Just what your position on this spraying proposition is here in Minnesota, whether you have commercial orchards up here or not, I have not been able to discover. I presume that your plantings here are very largely that of the farmer and amateur rather than the commercial orchardist. In Illinois we have our large commercial orchards, and we have gotten beyond the question of whether it pays us to spray or not. For a man to be in the commercial apple business in Illinois and not spray means that he doesn't accomplish very much and his product doesn't bring him any profit.

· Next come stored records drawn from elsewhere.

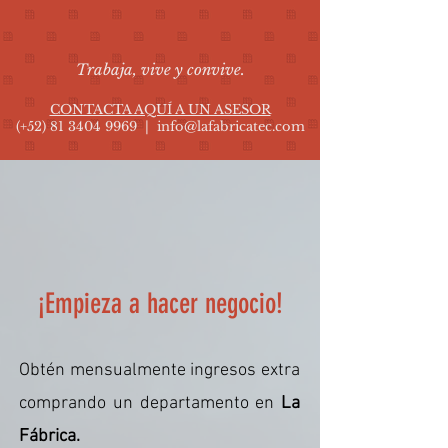
Trabaja, vive y convive.
CONTACTA AQUÍ A UN ASESOR
(+52) 81 3404 9969 | info@lafabricatec.com
¡Empieza a hacer negocio!
Obtén mensualmente ingresos extra
comprando un departamento en
La
Fábrica.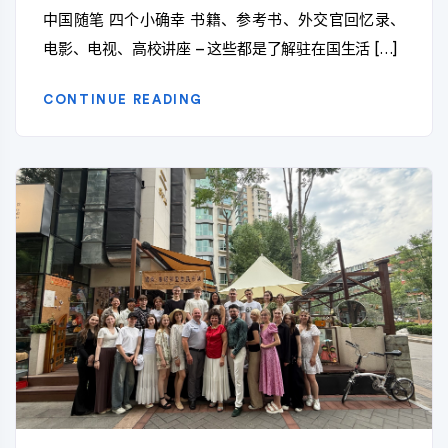
中国随笔 四个小确幸 书籍、参考书、外交官回忆录、
电影、电视、高校讲座 – 这些都是了解驻在国生活 […]
CONTINUE READING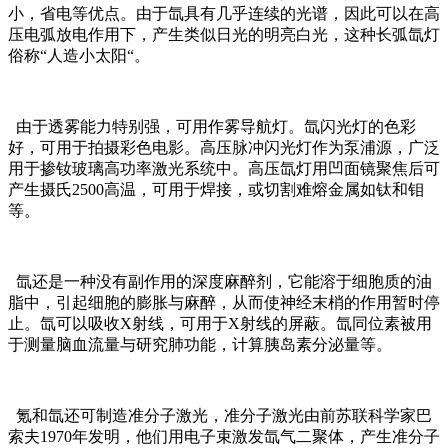
小，省电等优点。由于氙具有几乎连续的光谱，因此可以在高
压电弧放电作用下，产生类似日光的明亮白光，这种长弧氙灯
俗称“人造小太阳“。
由于透雾能力特别强，可用作雾导航灯。氙闪光灯的色彩
好，可用于拍摄彩色电影。高压脉冲闪光灯作为泵浦源，广泛
用于掺钕玻璃高功率激光系统中。高压氙灯用凹面镜聚焦后可
产生摄氏2500高温，可用于焊接，或切割难熔金属如钛和钼
等。
氙还是一种没有副作用的深度麻醉剂，它能溶于细胞质的油
脂中，引起细胞的膨胀与麻醉，从而使神经末梢的作用暂时停
止。氙可以吸收X射线，可用于X射线的屏蔽。氙同位素被用
于测量脑血流量与研究肺功能，计算胰岛素分泌量等。
氪和氙还可制造准分子激光，准分子激光由前苏联科学家巴
索夫1970年发明，他们用电子束激发氙气二聚体，产生准分子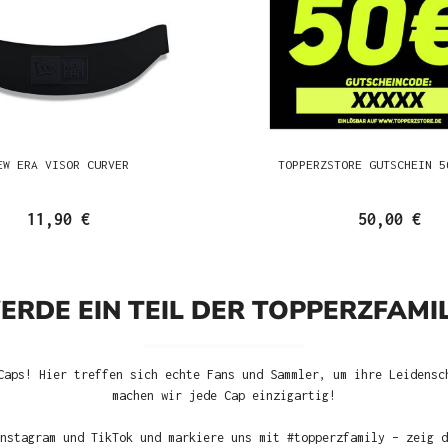
EW ERA VISOR CURVER
TOPPERZSTORE GUTSCHEIN 5
11,90 €
50,00 €
ERDE EIN TEIL DER TOPPERZFAMIL
Caps! Hier treffen sich echte Fans und Sammler, um ihre Leidensc
machen wir jede Cap einzigartig!
nstagram und TikTok und markiere uns mit #topperzfamily – zeig d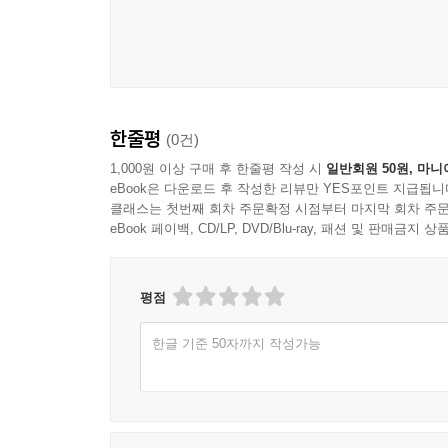
지하세계에서 돌아온 아이들에게 도착한 의문의 
지하세계에서는 과연 무슨 일이 벌어지고 있는 것일
“이렇게 많은 낙엽이 갑자기 우리 방에 나타날 리가
분명 우리한테 무슨 메시지를 전달하려는 거라고!”
한줄평
(0건)
미미의 친구 ‘목욕 가운’의 놀라운 기지로 간신
1,000원 이상 구매 후 한줄평 작성 시
일반회원 50원, 마니
eBook은 다운로드 후 작성한 리뷰만 YES포인트 지급됩니
직면한다. 부모님이 헬싱키에서 멀리 떨어진 시골 마
클래스는 첫번째 회차 주문확정 시점부터 마지막 회차 주문
만나지 못하게 되는 걸까?
eBook 페이백, CD/LP, DVD/Blu-ray, 패션 및 판매금
한편 훌쩍 자란 미미에게 목욕 가운이 더는 맞지 않
뒤에도 절대 희망을 잃어선 안 돼, 무슨 말인지 알
평점
잃어선 안 돼. 모든 게 다 잘될 거야.” 영문 모
한글 기준 50자까지 작성가능
가운의 메시지를 이해하지 못한다. 이 모든 모험이
지하세계에서 몬스터를 연구하던 루나 할아버지는 
몬스터 연구를 이어가던 중 지하세계에서 가져온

Now, whether you spray commercially or whether you spray for your family orchard in an amateur way, it doesn't matter so far as the spraying is concerned—you should spray in either case. If you have a community where you have few orchards and they are small, it behooves you to get together and buy a spraying outfit, combine with your neighbors and buy a good spraying outfit, and then have some man take that matter up who will do it thoroughly in that neighborhood and pay him for doing it. In that way, if you hire it done, it doesn't interfere with your farming operations and gets your spraying done on time. I have noticed this with stockmen and with grain farmers, men who are not directly interested in fruit but combine it with their regular business, that they consider fruit growing a side line and such a small part of their business that they usually neglect it altogether. In the matter of the spraying they keep putting it off until tomorrow. When the time arrives for spraying you must do it today and not put it off until tomorrow.

Time is a very essential element in spraying. To give you an illustration: A few years ago, in spraying a Willow Twig orchard, consisting of eighteen rows of trees, I sprayed nine rows of those trees, or about half of the orchard, we will say, the first part of the week, the first two days. And then there came on a two or three days' rain, and the balance of those eighteen rows was sprayed the very last of the week or the first of the following week. The two following sprayings went on just at the right time for them, but when it came to the harvesting of that crop the trees that were sprayed first, that were sprayed immediately after the bloom fell, produced 175 bushels of very fine No. 1 fruit, free from scab, while the other nine rows, equal in every respect so far as the trees are concerned and the amount of bloom there was, produced seventeen bushels of No. 2 fruit, no No. 1 fruit at all.

The Willow Twig is one of those varieties that is very susceptible to scab, and of course this is a marked illustration of what happens if you don't spray at the right time. Notwithstanding the fact that the nine rows, the last ones, I speak of, were sprayed with the two following sprays at the same time that the other part of the orchard was sprayed, the results were entirely different because the first spraying, which was really the important one so far as the scab is concerned, was not put upon the tree at the right time.

The scab fungus, which seems to appear on your apples out here, is one of the most insidious diseases we have in the whole fruit industry. I think that scab fungous disease is probably the one that affects you the most. Now, scab fungus will not be noticed particularly in the spring of the year. The time that those spores are most prevalent, the period of their movement as spores in the atmosphere and the lodging upon the fruit, is right at the beginning, right about the time of the blossoming or immediately following. For a period of about two weeks at blooming time and after is the time that you have that condition.

And the trouble is—it is just like typhoid fever. You let typhoid fever get into a family, and they do not think anything of it except to take care of the patient properly if he has it, but it doesn't scare the neighbors, it does not interest them. But let the smallpox break out in a community, and everybody is interested and scared to death for fear they are going to get the smallpox.